2. A horn operating mechanism installed at a location readily accessible to the vehicle operator is not provided. Electrically operated horn, wiring, or electrical connections are defective.
*Suggested Additional Subsection:
3. If equipped with an electronic entry system, if system is set to any other setting other than SILENT entry and exit mode.
Reference to the legal authority of the agency to take the action requested:
§ 46.2-1059. Horns.
Every motor vehicle driven on a highway shall be equipped with a working horn capable of emitting sound audible under normal conditions for at least 200 feet.
(Code 1950, § 46-289; 1958, c. 541, § 46.1-283; 1989, c. 727.)
§ 46.2-1060. Illegal sirens, whistles, etc.; unlawful use of warning devices; exceptions.
It shall be unlawful for any vehicle to be equipped with or for any person to use on any vehicle any siren or exhaust, compression or spark plug whistle, or horn except as may be authorized in this title. It shall be unlawful for any vehicle operated on a public highway to be equipped with any warning device that is not of a type that has been approved by the Superintendent. It shall further be unlawful for any person at any time to use a horn otherwise than as a reasonable warning or to make any unnecessary or unreasonably loud or harsh sound by means of a horn or other warning device. However, vehicles of common carriers or extraordinarily large and heavy vehicles may be equipped with such type of warning device as the Superintendent may require or permit.
Notwithstanding the provisions of this article, a siren, bell, or supplemental horn may be used on a vehicle as a noisemaker for an alarm system if the device is installed so as to prohibit actuation of the system by the driver while the vehicle is in motion.
(Code 1950, § 46-290; 1958, c. 541, § 46.1-284; 1962, c. 146; 1970, c. 283; 1989, c. 727.)
The Board is requesting public comment on the petition to amend regulations relating to inspection standards for automobile horns.
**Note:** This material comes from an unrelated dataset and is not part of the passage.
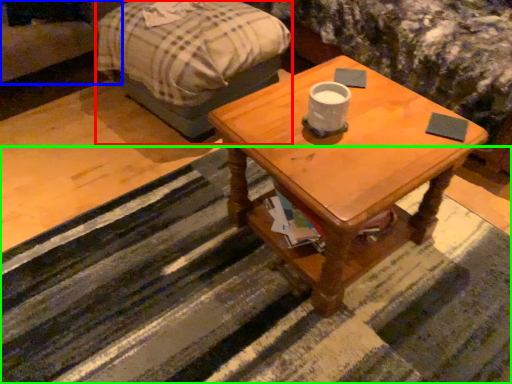 Question: Based on their relative distances, which object is farther from bed frame (highlighted by a red box)? Choose from couch (highlighted by a blue box) and strip (highlighted by a green box).

Choices:
 (A) couch
 (B) strip

Answer: (B) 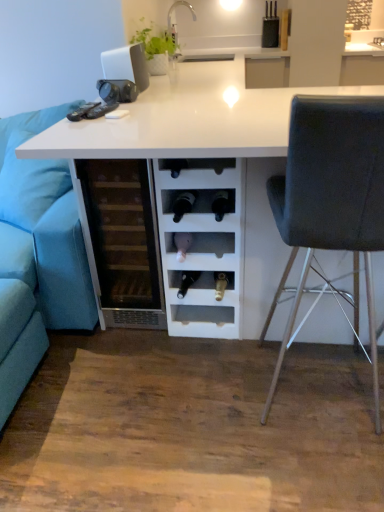 Question: Could you tell me if white glossy table at center is turned towards transparent glass wine cooler at center?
Following a public comment period, the Board will consider its action on the petition.
|Comment Period||Ended 11/13/2009 2 comments|
|Agency Decision||Take no action [Transmittal Sheet]|
|Agency Decision Summary||
The Department, after consideration of the petition, four public comments, existing regulations, possible economic impact, and the Code of Virginia has determined that no action will be taken on the petition. It should be noted that the regulations in question have been reviewed by Office of the Attorney General and deemed exempt regulations from the Virginia Administrative Process Act, Chapter 40 of Title 2.2 of the Code of Virginia.
As is noted in 19VAC30-70-1 the “Virginia Annual Motor Vehicle Inspection Program was developed and adopted to promote highway safety. Its aim is to assure that all Virginia registered vehicles are mechanically safe to operate over the highways of the Commonwealth.” The proposed change to the regulation has no significant nexus to this stated purpose. The argument that the chips diminish the effectiveness of horns as warning devices is not persuasive and the abuse of such devices may properly be handled as violations of appropriate noise ordinances.
Of the four public comments received, one letter, two by Virginia regulatory Town Hall, and one by email, only the comment submitted by the petitioner himself supported the proposed action. The other comments focused on the usefulness of such devices and the adoption being outside the proper scope of the regulation in question.
The additional requirement would place an economic burden on consumers, manufacturers, and inspections stations. Consumers would be required to have their vehicles altered to comply with the law. Inspection stations would be required to spend additional time ensuring compliance without any additional compensation which is limited by Code. Manufacturers would be required to ensure that vehicles sold or registered in Virginia are capable of complying with the law.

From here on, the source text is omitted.